Before you buy, here are a few tips on ceiling fan installations:
First and foremost, a ceiling fan must be installed by a professional. Australian regulations state a qualified electrician must be the one to put the ceiling fan in. This is to your benefit in a couple ways. The most important factor being to protect you from injury or even death by electrocution; a dedicated electrician will issue you a signed certificate when the installation is complete. This is for you to keep in a safe place in case you need to make a warranty claim. You will need the electricians’ certificate and proof of purchase of the ceiling fan.
What is involved in installing a ceiling fan?
A conventional fan typically takes an hour, depending on the set up in your home such as wiring, ease of install location, or if it’s a wall or remote controlled fan. Other variables may include each electrician’s estimate, it is best to call around and get some professional input from the electricians. If you are installing more than one, be sure to get them installed at same time to save some money. On average, it may cost around $100 to $200 dollars depending on the fan.
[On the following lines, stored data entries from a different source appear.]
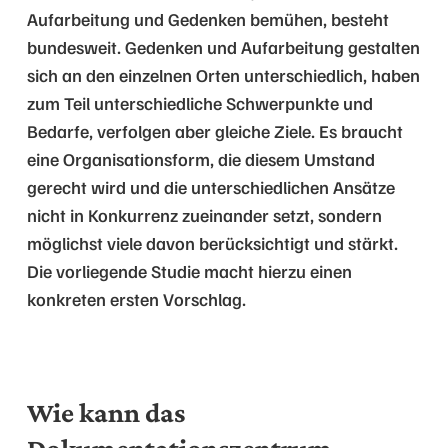
Aufarbeitung und Gedenken bemühen, besteht
bundesweit. Gedenken und Aufarbeitung gestalten
sich an den einzelnen Orten unterschiedlich, haben
zum Teil unterschiedliche Schwerpunkte und
Bedarfe, verfolgen aber gleiche Ziele. Es braucht
eine Organisationsform, die diesem Umstand
gerecht wird und die unterschiedlichen Ansätze
nicht in Konkurrenz zueinander setzt, sondern
möglichst viele davon berücksichtigt und stärkt.
Die vorliegende Studie macht hierzu einen
konkreten ersten Vorschlag.
Wie kann das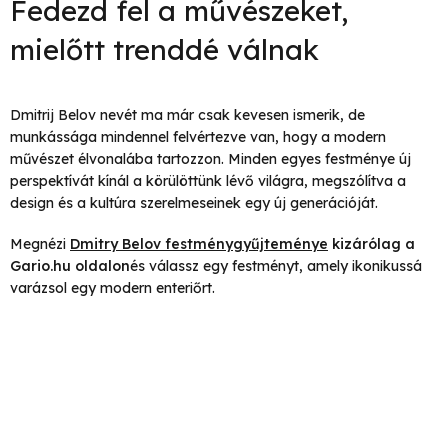
Fedezd fel a művészeket,
mielőtt trenddé válnak
Dmitrij Belov nevét ma már csak kevesen ismerik, de
munkássága mindennel felvértezve van, hogy a modern
művészet élvonalába tartozzon. Minden egyes festménye új
perspektívát kínál a körülöttünk lévő világra, megszólítva a
design és a kultúra szerelmeseinek egy új generációját.
Megnézi
Dmitry Belov festménygyűjteménye
kizárólag a
Gario.hu oldalon
és válassz egy festményt, amely ikonikussá
varázsol egy modern enteriőrt.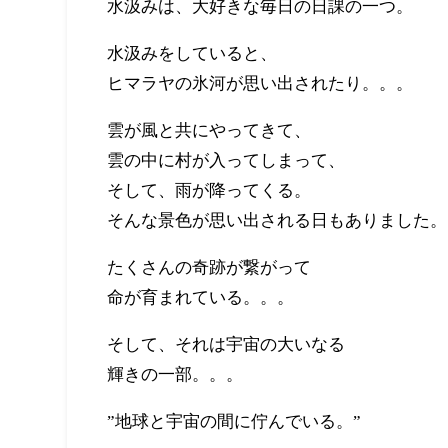
水汲みは、大好きな毎日の日課の一つ。
水汲みをしていると、
ヒマラヤの氷河が思い出されたり。。。
雲が風と共にやってきて、
雲の中に村が入ってしまって、
そして、雨が降ってくる。
そんな景色が思い出される日もありました。
たくさんの奇跡が繋がって
命が育まれている。。。
そして、それは宇宙の大いなる
輝きの一部。。。
”地球と宇宙の間に佇んでいる。”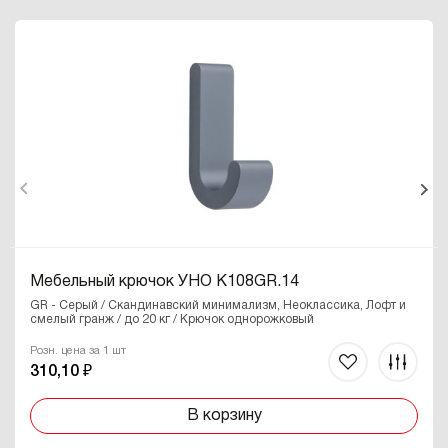
Мебельный крючок УНО K108GR.14
GR - Серый / Скандинавский минимализм, Неоклассика, Лофт и
смелый гранж / до 20 кг / Крючок однорожковый
Розн. цена за 1 шт
310,10 ₽
В корзину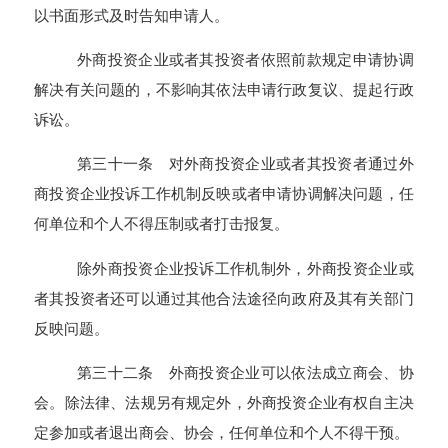
以书面形式及时告知申请人。
外商投资企业或者其投资者依照前款规定申请协调
解决有关问题的，不影响其依法申请行政复议、提起行政
诉讼。
第三十一条 对外商投资企业或者其投资者通过外
商投资企业投诉工作机制反映或者申请协调解决问题，任
何单位和个人不得压制或者打击报复。
除外商投资企业投诉工作机制外，外商投资企业或
者其投资者还可以通过其他合法途径向政府及其有关部门
反映问题。
第三十二条 外商投资企业可以依法成立商会、协
会。除法律、法规另有规定外，外商投资企业有权自主决
定参加或者退出商会、协会，任何单位和个人不得干预。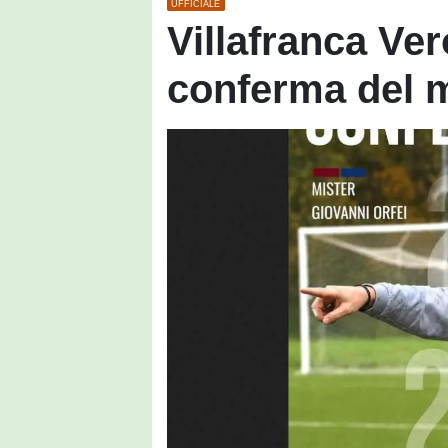
UFFICIALE
Villafranca Ver
conferma del m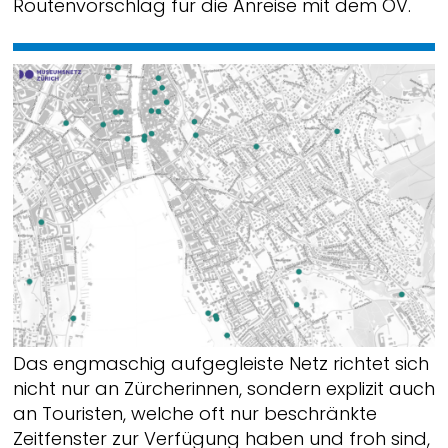
Routenvorschlag für die Anreise mit dem ÖV.
Das engmaschig aufgegleiste Netz richtet sich
nicht nur an Zürcherinnen, sondern explizit auch
an Touristen, welche oft nur beschränkte
Zeitfenster zur Verfügung haben und froh sind,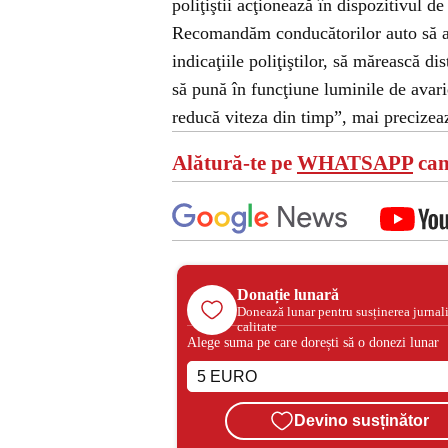
poliţiştii acţionează în dispozitivul de
Recomandăm conducătorilor auto să ada
indicaţiile poliţiştilor, să mărească di
să pună în funcţiune luminile de avarie
reducă viteza din timp”, mai precizea
Alătură-te pe
WHATSAPP
can
Donație lunară
Donează lunar pentru susținerea jurnal
calitate
Alege suma pe care dorești să o donezi lunar
Devino susținător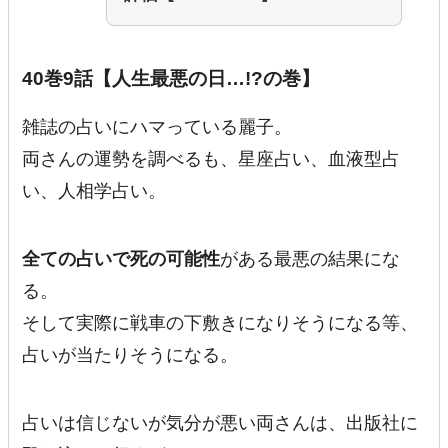
40巻9話【人生最悪の日…!?の巻】
雑誌の占いにハマっている麗子。
両さんの運勢を調べるも、星座占い、血液型占
い、人相学占い。
全ての占いで死の可能性
がある最悪の結果にな
る。
そして実際に戦車の下敷きになりそうになる等、
占いが当たりそうになる。
占いは信じないが気分が悪い両さんは、出版社に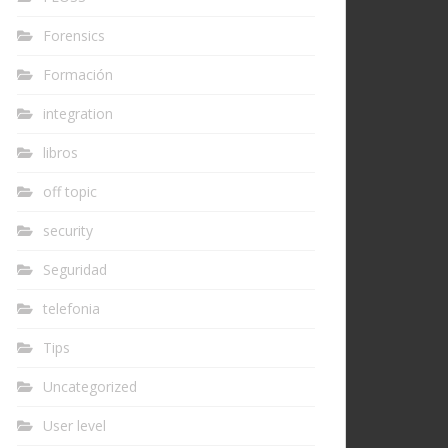
Forensics
Formación
integration
libros
off topic
security
Seguridad
telefonia
Tips
Uncategorized
User level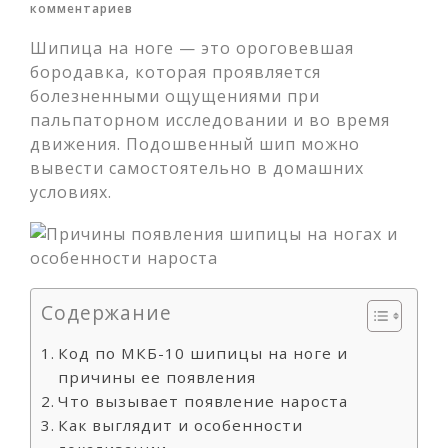
комментариев
Шипица на ноге — это ороговевшая
бородавка, которая проявляется
болезненными ощущениями при
пальпаторном исследовании и во время
движения. Подошвенный шип можно
вывести самостоятельно в домашних
условиях.
Содержание
Код по МКБ-10 шипицы на ноге и
причины ее появления
Что вызывает появление нароста
Как выглядит и особенности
Ceiling fans are fairly inexpensive to buy, starting at low end basic and going up from there into decorative fans with lighting. The standard basic ceiling fans have metal blades, and are significantly louder. Wood blades are preferable because they are quiet and still are within a decent price range. If you live on the coast where moisture is a problem, consider wooden ceiling fans or the more expensive, stainless steel blades. The most expensive fans have the quietest operations. There are a variety of different styles, colors, materials, and designs available in ceiling fan. The best search is to check out clearance and sales, often you will be able to score a higher priced ticket fan for half the cost. Shop around. You could stay simple and spend $90 dollars on a plain metal ceiling fan with no light or go for a traditional polished brass Hayman with no light for only $149 dollars; these are the most common ceiling fans. If you want to go special, then be sure to check out the latest designs which still are budget friendly. Ceiling fans also have accessories, such as cleaning and maintenance tools.
The Final Cost
In terms of dollars spent, count on paying the electrician, and the cost of your fabulous choice of ceiling fan. Depending on your budget as well as your cooling needs, this could be a fun project as well as saving you money in the long run.